Scénario risible et involontairement complexe, répliques qui tombent à l’eau, sidekick du fiston sans charisme, McLane se fait mener par le bout du nez parce qu’il est vacances. Willis montre clairement qu’il en a rien à foutre tandis qu’il se transforme en surhomme dès l’instant ou il conduit une voiture ou touche une arme de ses mains. Sa vulnérabilité est donc inexistante, celui-ci résistant même à l’atmosphère radioactive de Pripyat. Les efforts inexistants dans l’écriture font clairement de ce Die Hard le pire des épisodes et sûrement l’un des pires films d’action de ces dernières années. Poussant à son paroxysme le quota explosion, ne proposant jamais de véritable violence ou d’humour, il est le représentant même du film d’action des années 2000. Lissé, surfait et bourré d’effets spéciaux, il serait possible d’y emmener un enfant de 12 ans sans souci tant tout cela ne ressemble plus qu’à un ersatz de Call Of Duty au cinéma. Un film brouillon qui donne mal à la tête et qui arrive à vous endormir avec ses scènes d’action en slow-motion, plates et sans envergure, Willis se faisant doubler sur presque toute la fin du film.

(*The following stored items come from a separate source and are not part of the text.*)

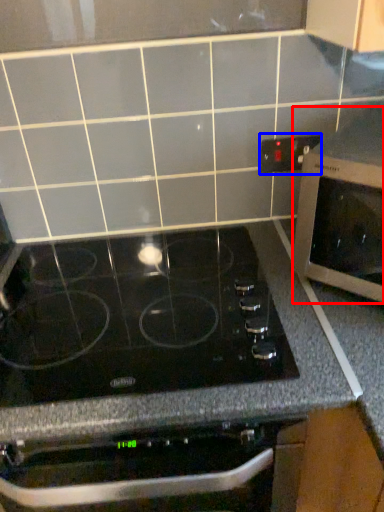 Question: Which object appears farthest to the camera in this image, microwave oven (highlighted by a red box) or electric outlet (highlighted by a blue box)?

Choices:
 (A) microwave oven
 (B) electric outlet

Answer: (B) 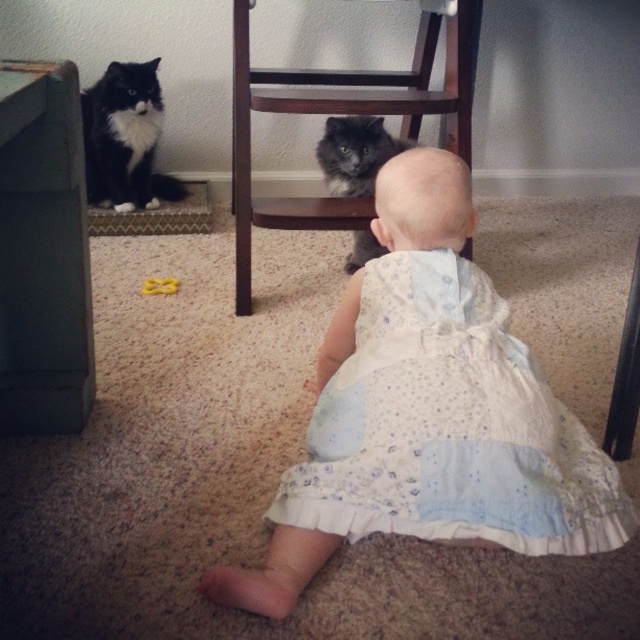 Between black fluffy cat at upper left and fluffy gray cat at center, which one is positioned higher?

black fluffy cat at upper left is higher up.

Which is more to the left, black fluffy cat at upper left or fluffy gray cat at center?

Positioned to the left is black fluffy cat at upper left.

I want to click on black fluffy cat at upper left, so click(125, 138).

Who is higher up, white dotted fabric dress at center or black fluffy cat at upper left?

Positioned higher is black fluffy cat at upper left.

Does white dotted fabric dress at center have a larger size compared to black fluffy cat at upper left?

Correct, white dotted fabric dress at center is larger in size than black fluffy cat at upper left.

Which is behind, point (454, 269) or point (157, 193)?

The point (157, 193) is more distant.

At what (x,y) coordinates should I click in order to perform the action: click on white dotted fabric dress at center. Please return your answer as a coordinate pair (x, y). The height and width of the screenshot is (640, 640). Looking at the image, I should click on (449, 428).

Which is more to the left, white dotted fabric dress at center or fluffy gray cat at center?

fluffy gray cat at center

Does point (499, 538) come closer to viewer compared to point (369, 236)?

Yes, it is in front of point (369, 236).

Does point (580, 528) come closer to viewer compared to point (353, 236)?

Yes.

At what (x,y) coordinates should I click in order to perform the action: click on white dotted fabric dress at center. Please return your answer as a coordinate pair (x, y). This screenshot has height=640, width=640. Looking at the image, I should click on (449, 428). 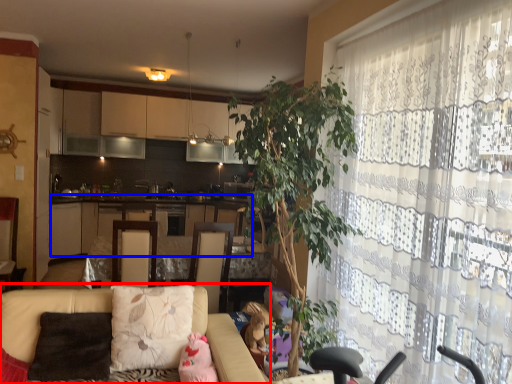 Question: Which object is further to the camera taking this photo, studio couch (highlighted by a red box) or cabinetry (highlighted by a blue box)?

Choices:
 (A) studio couch
 (B) cabinetry

Answer: (B) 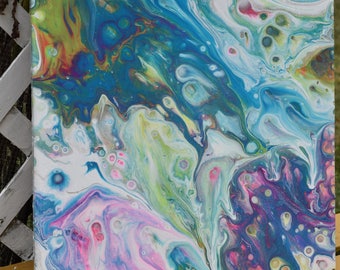 This screenshot has width=340, height=270. In order to click on light blue paint in this screenshot , I will do `click(282, 116)`. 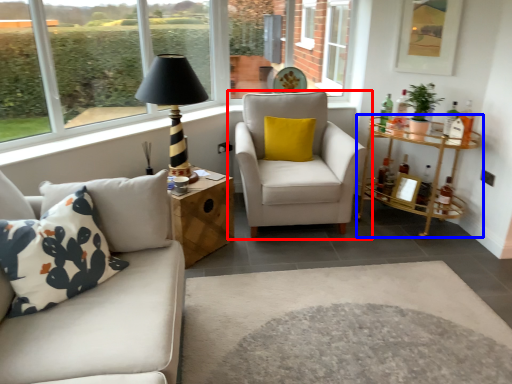 Question: Among these objects, which one is nearest to the camera, chair (highlighted by a red box) or table (highlighted by a blue box)?

Choices:
 (A) chair
 (B) table

Answer: (A) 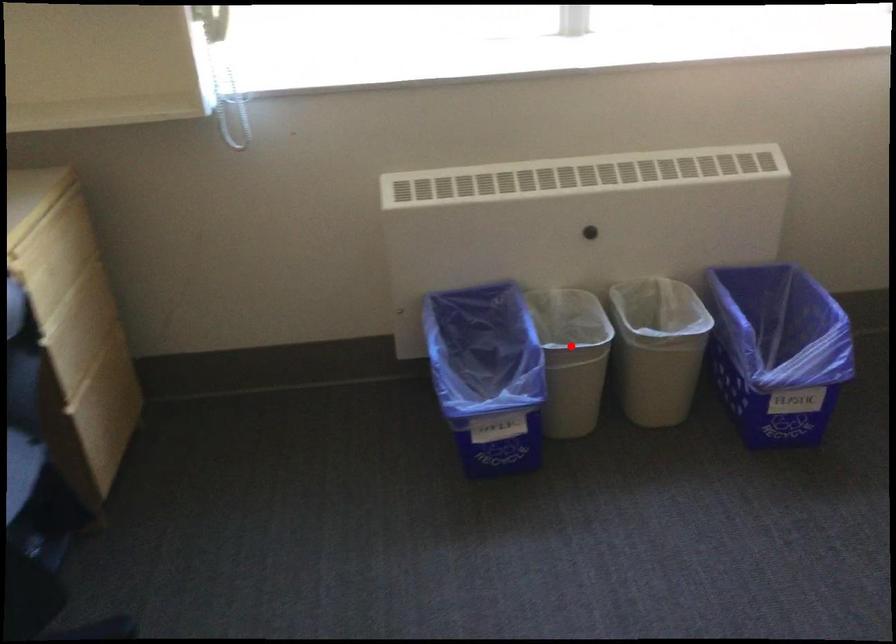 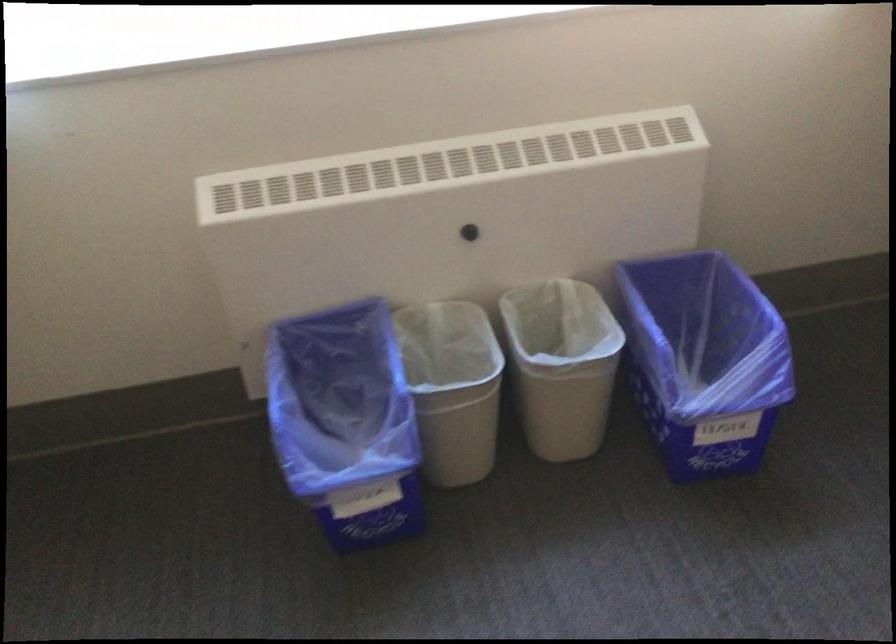 Question: I am providing you with two images of the same scene from different viewpoints. A red point is marked on the first image. Is the red point's position out of view in image 2?

Choices:
 (A) Yes
 (B) No

Answer: (B) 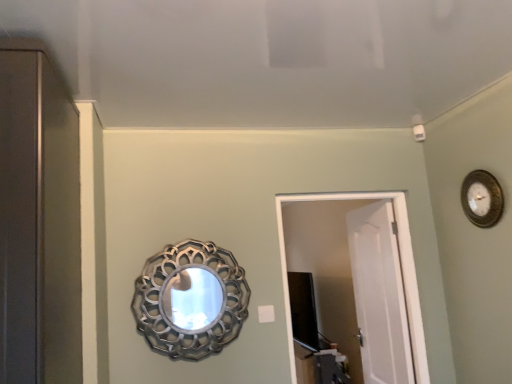 Question: Is white matte door at center, the 1th door from the front, not within white plastic light switch at center?

Choices:
 (A) no
 (B) yes

Answer: (B)

Question: Is the position of white matte door at center, the 1th door from the front, less distant than that of white plastic light switch at center?

Choices:
 (A) yes
 (B) no

Answer: (B)

Question: Does white matte door at center, the 1th door from the front, appear on the left side of white plastic light switch at center?

Choices:
 (A) yes
 (B) no

Answer: (B)

Question: Is white matte door at center, arranged as the 2th door when viewed from the back, positioned with its back to white plastic light switch at center?

Choices:
 (A) yes
 (B) no

Answer: (B)

Question: Is white matte door at center, the 1th door from the front, to the right of white plastic light switch at center from the viewer's perspective?

Choices:
 (A) no
 (B) yes

Answer: (B)

Question: Is white matte door at center, the 1th door from the front, directly adjacent to white plastic light switch at center?

Choices:
 (A) no
 (B) yes

Answer: (A)

Question: Is white matte door at center, the 1th door from the front, behind black glossy tv at center?

Choices:
 (A) yes
 (B) no

Answer: (B)

Question: Is white matte door at center, arranged as the 2th door when viewed from the back, to the right of black glossy tv at center from the viewer's perspective?

Choices:
 (A) yes
 (B) no

Answer: (A)

Question: Does white matte door at center, the 1th door from the front, have a lesser height compared to black glossy tv at center?

Choices:
 (A) yes
 (B) no

Answer: (B)

Question: Does white matte door at center, arranged as the 2th door when viewed from the back, come in front of black glossy tv at center?

Choices:
 (A) yes
 (B) no

Answer: (A)

Question: Is white matte door at center, arranged as the 2th door when viewed from the back, to the left of black glossy tv at center from the viewer's perspective?

Choices:
 (A) no
 (B) yes

Answer: (A)

Question: Does white matte door at center, arranged as the 2th door when viewed from the back, turn towards black glossy tv at center?

Choices:
 (A) no
 (B) yes

Answer: (A)

Question: Is metallic silver mirror at center smaller than white matte door at center, acting as the second door starting from the front?

Choices:
 (A) yes
 (B) no

Answer: (A) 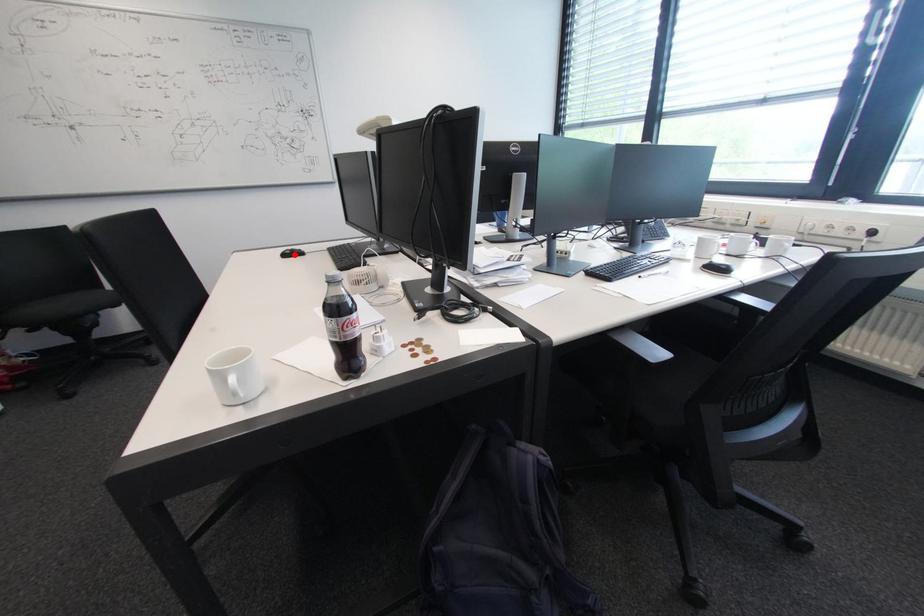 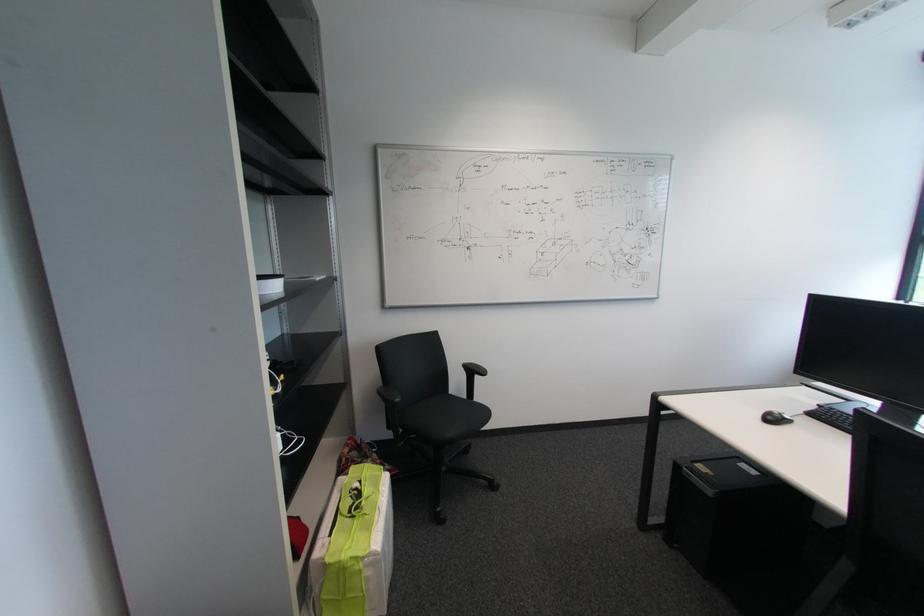 Where in the second image is the point corresponding to the highlighted location from the first image?

(775, 418) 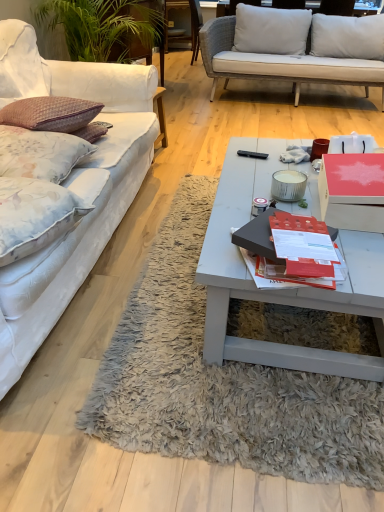 Question: From the image's perspective, is white fabric couch at left on wooden chair at upper center?

Choices:
 (A) no
 (B) yes

Answer: (A)

Question: Is white fabric couch at left positioned with its back to wooden chair at upper center?

Choices:
 (A) yes
 (B) no

Answer: (B)

Question: Is white fabric couch at left aimed at wooden chair at upper center?

Choices:
 (A) no
 (B) yes

Answer: (A)

Question: Would you consider white fabric couch at left to be distant from wooden chair at upper center?

Choices:
 (A) yes
 (B) no

Answer: (A)

Question: Is white fabric couch at left next to wooden chair at upper center?

Choices:
 (A) yes
 (B) no

Answer: (B)

Question: Considering their positions, is matte black book at center located in front of or behind white fabric couch at left?

Choices:
 (A) front
 (B) behind

Answer: (B)

Question: Considering the positions of matte black book at center and white fabric couch at left in the image, is matte black book at center bigger or smaller than white fabric couch at left?

Choices:
 (A) big
 (B) small

Answer: (B)

Question: Considering the relative positions of matte black book at center and white fabric couch at left in the image provided, is matte black book at center to the left or to the right of white fabric couch at left?

Choices:
 (A) left
 (B) right

Answer: (B)

Question: Choose the correct answer: Is matte black book at center inside white fabric couch at left or outside it?

Choices:
 (A) inside
 (B) outside

Answer: (B)

Question: Looking at their shapes, would you say white fabric couch at left is wider or thinner than matte black book at center?

Choices:
 (A) thin
 (B) wide

Answer: (B)

Question: From the image's perspective, is white fabric couch at left above or below matte black book at center?

Choices:
 (A) above
 (B) below

Answer: (A)

Question: Is point (39, 336) positioned closer to the camera than point (249, 246)?

Choices:
 (A) farther
 (B) closer

Answer: (A)

Question: From a real-world perspective, is white fabric couch at left above or below matte black book at center?

Choices:
 (A) below
 (B) above

Answer: (A)

Question: Looking at their shapes, would you say matte black book at center is wider or thinner than floral fabric pillow at left, arranged as the 1th pillow when viewed from the front?

Choices:
 (A) wide
 (B) thin

Answer: (B)

Question: Is matte black book at center bigger or smaller than floral fabric pillow at left, arranged as the 1th pillow when viewed from the front?

Choices:
 (A) small
 (B) big

Answer: (A) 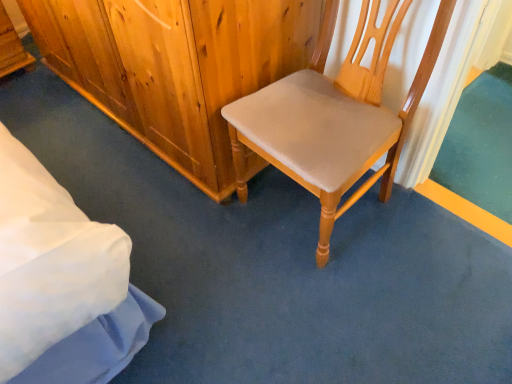 At what (x,y) coordinates should I click in order to perform the action: click on vacant area that lies to the right of light brown wood chair at center. Please return your answer as a coordinate pair (x, y). Image resolution: width=512 pixels, height=384 pixels. Looking at the image, I should click on (435, 235). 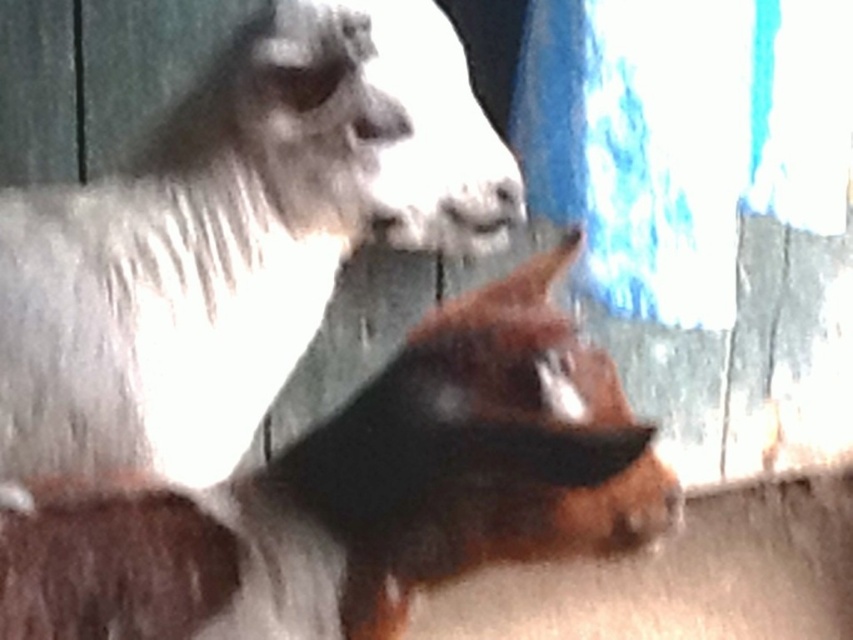 Question: From the image, what is the correct spatial relationship of brown woolen sheep at center in relation to brown furry dog at center?

Choices:
 (A) right
 (B) left

Answer: (B)

Question: Which object appears farthest from the camera in this image?

Choices:
 (A) brown woolen sheep at center
 (B) brown furry dog at center

Answer: (A)

Question: Where is brown woolen sheep at center located in relation to brown furry dog at center in the image?

Choices:
 (A) above
 (B) below

Answer: (A)

Question: Does brown woolen sheep at center appear under brown furry dog at center?

Choices:
 (A) yes
 (B) no

Answer: (B)

Question: Which of the following is the closest to the observer?

Choices:
 (A) (534, 275)
 (B) (308, 10)

Answer: (A) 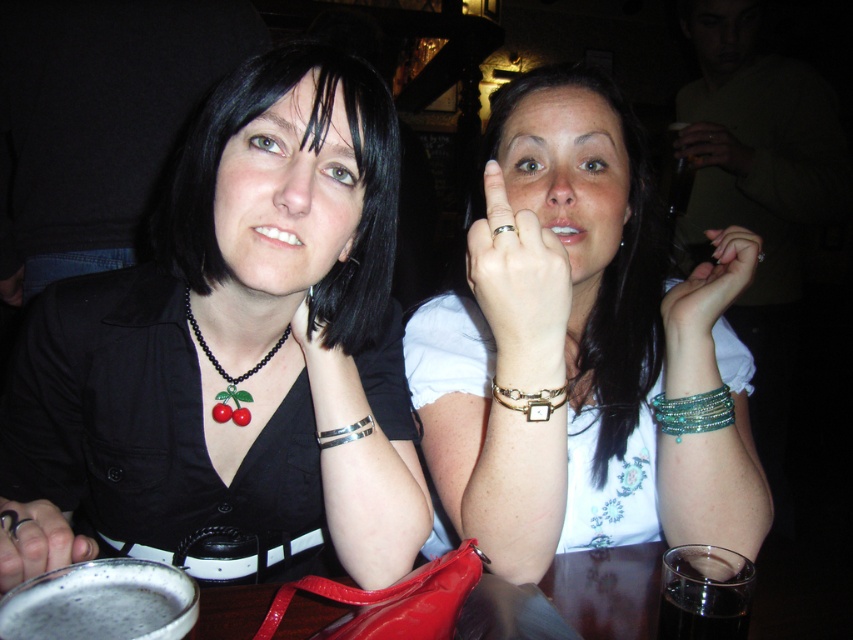 You are a photographer adjusting your camera settings to focus on the black matte necklace at center and the gold metallic ring at upper center. Which object should you focus on first to ensure both are in sharp focus?

You should focus on the gold metallic ring at upper center first because it is positioned above the black matte necklace at center, so adjusting focus starting from the higher object will help capture both in sharpness.

You are designing a layout for a jewelry display case and need to place the gold metallic ring at upper center and the metallic ring at lower left. Based on their sizes, which ring should be placed in a more prominent position to ensure visibility?

The metallic ring at lower left should be placed in a more prominent position because it occupies more space than the gold metallic ring at upper center, making it more noticeable.

You are a photographer adjusting your camera settings. You notice the gold metallic ring at upper center and the dark glass at lower right. Which object is closer to the camera lens?

The gold metallic ring at upper center is closer to the camera lens because it is in front of the dark glass at lower right. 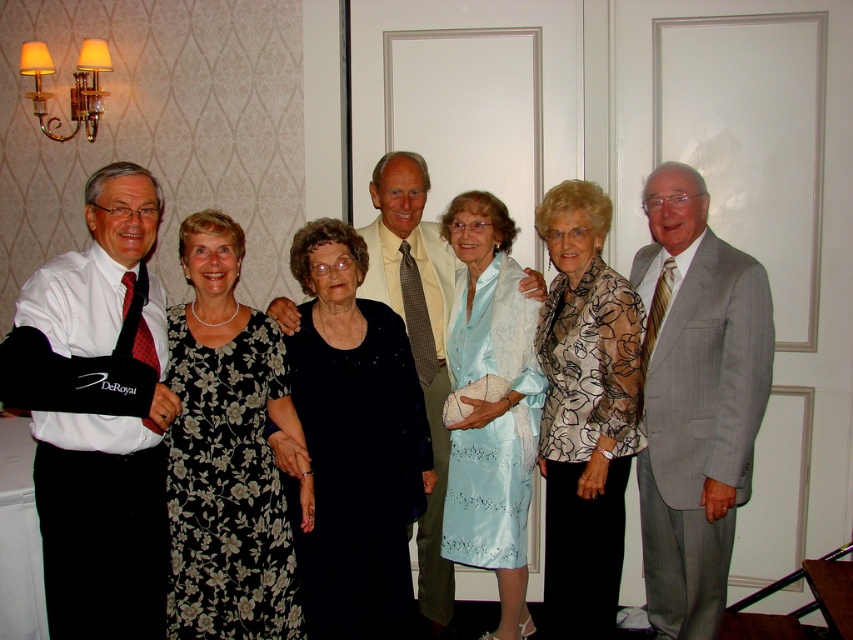 Who is higher up, white matte shirt at center or gray pinstripe suit at right?

white matte shirt at center is higher up.

Who is lower down, white matte shirt at center or gray pinstripe suit at right?

gray pinstripe suit at right

Is point (103, 563) closer to viewer compared to point (724, 392)?

Yes.

Locate an element on the screen. Image resolution: width=853 pixels, height=640 pixels. white matte shirt at center is located at coordinates 107,502.

Is point (717, 602) more distant than point (467, 310)?

No.

Based on the photo, does gray pinstripe suit at right appear on the left side of satin dress at center?

In fact, gray pinstripe suit at right is to the right of satin dress at center.

Locate an element on the screen. This screenshot has width=853, height=640. gray pinstripe suit at right is located at coordinates (695, 401).

Measure the distance from gray pinstripe suit at right to black floral dress at center.

gray pinstripe suit at right is 3.79 feet away from black floral dress at center.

Mais il démontre surtout un symptôme prépondérant dans les grandes licences d’action au cinéma, ou en tout cas apte à plaire au grand public : elles sont volontairement massacrées dans le but de s’ouvrir à toujours plus de monde. Ici la Fox est incapable de lâcher son ancienne poule aux œufs d’or afin de nous proposer quelque chose de neuf et de moderne, sans pour autant ressembler à tout ce qui se fait. Et le retour de bâton se fait sentir. Même si le film fonctionnera sûrement très bien au box office (finalement ce ne fut pas le cas), et plaira aux plus débiles, le spectateur, lui véritable amateur d’action se voit meurtri et floué. Les critiques sont sans équivoques et même si Die Hard 5 est un très mauvais film, il résulte surtout d’un ras le bol général et d’une constatation : il faut revenir à la base, proposer quelque chose de neuf, de frais et bordel, de jouissif. C’est plus possible de se retrouver aujourd’hui avec de l’action pour papys où même le sang est réalisé sur ordinateur, où les mecs se prennent des camions dans la gueule, sautent d’immeubles de 20 étages et se retrouvent sans une seule égratignure. Les grosses productions s’enchaînent et se ressemblent toutes, ne proposant même pas un sentiment de frisson ou de jubilation quand il s’agit d’abattre un grand méchant. Soit les studios et les créateurs se sortent les doigts du cul, soit on repart acheter des vieux films des années 80-90 qu’on se repassera en boucle en pleurant le bon vieux temps.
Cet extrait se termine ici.